On another subject, I was glad to hear Lou comment about "real world" casting distances. He's certainly as qualified as anyone to comment on the subject. I have lurked around the Breakaway bulletin board for a couple of years and have read people talking about casting 600+ feet. I have also posed the question several times as to what a realistic casting distance is in a fishing situation. To date, I have not had one person from that board respond. Thanks, Lou for validating what I suspected. Casting a surf weight and a mullet head is going to net you far different results than tournament equipment and conditions. I feel much better about my 50 to 100 yard casts.


----------



## Torpedo (May 21, 2004)

I agree on Abus and Penns. If I had to pick one reel for distance casting to shark it would have to be my Penn 535 GS Mag. Realistic distance 80 to 120 yards + on a good day with a 10" bait, trimmed, 8 Oz aerodynamic weight, 25 lb test on Breakaway 2pc 1 pc into a mild wind. My casting technique needs a lot of work, ask Lou LOL I cant even hit 600' on grass. 594' yes, 600' Oh man talk about regression. I have cast the entire Daiwa line and they are all too fast and uncontrollable. I have magged over a dozen of them for friends and they work great. Durability and Drags--Penn. Distance and precision- Abu. Value and looks Daiwa. Just my 2 cents.

Rudy


----------



## Mustad7731 (May 23, 2004)

*Casting Reels*

Stinger;
You ask about casting distance...Lou is right about the best "REAL Fishing" cast is
about 100 yds....There are a group of high quality reels that will do that...If money
is no problem and you can replace reels every 4-5 years get what you want...If
you need them to last 10+ years Get a Penn....When Lou and I started fishing in the
60's & 70's a $35-$45 Squidder was a BIG Investment, We wanted a reel that would
last until our kids were old enough to allow us to buy another good reel without im-
pacting out families NEEDs...So we bought Penns, Some of them are still being used
today...I wish that everything I bought lasted like these reels: But in America you get
to buy what YOU want....Pay Your $$$$ and take your chances....
Enjoy your reels whatever you buy...And Keep the Line tight....
Mustad7731
Jackie


----------



## DANO (May 23, 2005)

I fish Penns for the Surf,... I have " retired " my Longbeach 60 & 68's,... Retired my 990 & 980 mags !! Now I fish with Penn 113hlw's and 555 gs's ! 209's are also a good surf reel,.. He!!, Penn Reels are made for Saltwater,... They love the abuse and Keep on Fishing !!! Never tried the Diawa's in the Surf, heard they cast Good. The large ABU's are good for the Surf and also Require more Maint. than Penn's,.. they are not as Fond of saltwater as Penn's are,.. I will stand with Penn's for the Surf !! They are Constant !!! Yes,.. there is a big difference between a surfweight and a chunk of Mullet,... opposed to a Free standing single Weight Cast!! My distace casting Reel is a Custom Built ABU with Mags " of course " will never see saltwater !! Fixing to get one of them there Penn 525 mag,.. it too will be a Custom Job !! HE!!, I Love Surf Fishing and the toys that go Along with it,... Hail to All the Brothers of the Longrods !!


----------



## SurfRunner (May 22, 2004)

I have a P-Series Newell 454 I have been fishing since 84' and it still fishes good. Personally, I have not had a problem with it in the sand.

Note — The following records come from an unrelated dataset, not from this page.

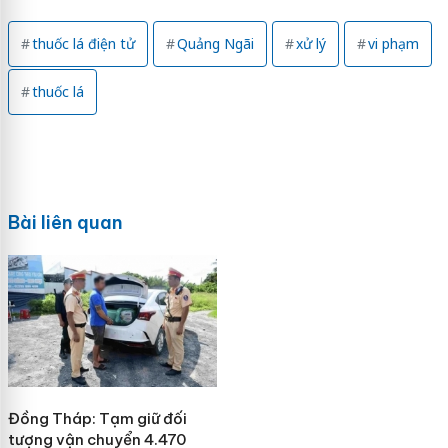
thuốc lá điện tử
Quảng Ngãi
xử lý
vi phạm
thuốc lá
Bài liên quan
Đồng Tháp: Tạm giữ đối
tượng vận chuyển 4.470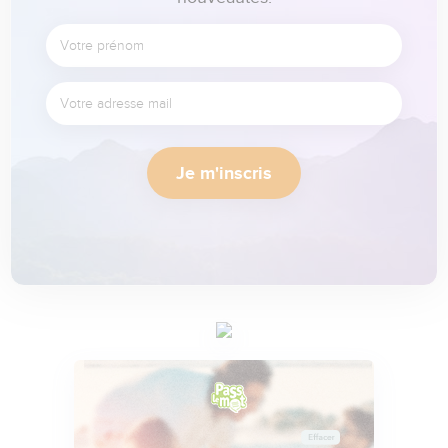
Je m'inscris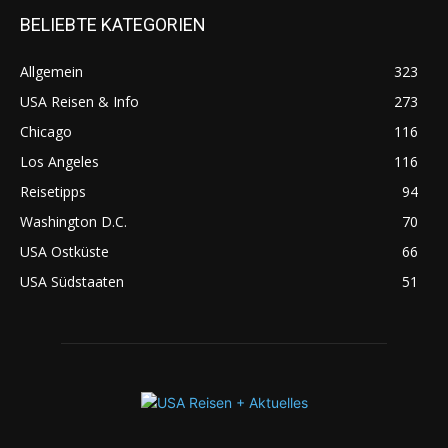
BELIEBTE KATEGORIEN
Allgemein
323
USA Reisen & Info
273
Chicago
116
Los Angeles
116
Reisetipps
94
Washington D.C.
70
USA Ostküste
66
USA Südstaaten
51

I had a G-Series Newell 454 that got blown up by a big ray.

For smaller fish like reds and sharks to 5 or 6 feet, the Newell will be fine.

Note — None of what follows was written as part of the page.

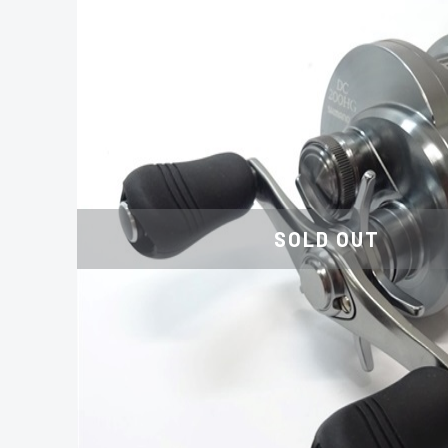
SOLD OUT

I am sure the Penn reels are better though. If anyone on here would know, it would be Lou.


----------



## Lou (May 22, 2004)

*Hey*

SurfRunner, didn't know until recently, "P" series meant aluminum spool. I had heard some guys talk about the aluminum spool newell and did OK. But also heard they had been discontinued. Now for a limited time they (P series) are back. In the past my experience had been, talk by people that had blew up a spool, the graphite just didn't seem to last. I have one to prove it. 
Also there has been a lot of trouble with the clickers. They make stainless steel replacements, I also have that on my newell. The old one fell out.


----------



## SurfRunner (May 22, 2004)

big lou said:


> SurfRunner, didn't know until recently, "P" series meant aluminum spool. I had heard some guys talk about the aluminum spool newell and did OK. But also heard they had been discontinued. Now for a limited time they (P series) are back. In the past my experience had been, talk by people that had blew up a spool, the graphite just didn't seem to last. I have one to prove it.
> Also there has been a lot of trouble with the clickers. They make stainless steel replacements, I also have that on my newell. The old one fell out.

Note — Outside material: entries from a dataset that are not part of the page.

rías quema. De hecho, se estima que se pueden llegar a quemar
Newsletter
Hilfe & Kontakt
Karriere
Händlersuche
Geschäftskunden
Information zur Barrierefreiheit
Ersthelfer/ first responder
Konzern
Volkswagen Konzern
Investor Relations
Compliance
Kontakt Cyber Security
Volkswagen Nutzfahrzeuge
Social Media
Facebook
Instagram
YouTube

You are correct Lou. I think I bought one of the last P series made at that time. Can you believe I bought that thing brand new for 100.00 at Cut Rate?! I bet it is still worth that much....maybe more to a person into the older ones. I saw one of the Cut Rate guys on the Galveston Pier recently and he told me I might can get 150.00 for it.

I know they had another run on them recently. Redfishr bought 3 of them right off the bat. Now, those aluminum spools (p-series) are good reels. Like I said, I am still fishing mine and it still works like new. Before that run, I had people ask me if I wanted to sell it when I fished the G - piers. I was told it was worth about 350.00 then. Now they made another run of them, it dropped way down in value. I can kick myself in the arse now. lol!

I think the G-Series, which I bought around 87', were good reels but broke under a lot of pressure because the spool was graphite. Mine broke on that ray caught a few years ago. However, that is an exception. It handled everything else the surf offered up until then.

Beachbum used to make the comment about needing to wear safety goggles when you used Newells, since he had seen several of them blow up (Graphite spools I'm sure) on those big fish they catch on the National Seashore.

Very interesting topic!


----------



## Jethro (May 21, 2004)

Anybody try or hear about casting with shimono calcutta 700's? I've got a couple and was thinking about spooling 1 w/ 80lb pp on a 9' or 10' rod and givin it a try. Or would I be better off just buying a new rig. I'm new beach fishin, the 700's where for king fishin.
I'll check back on any feed back.


----------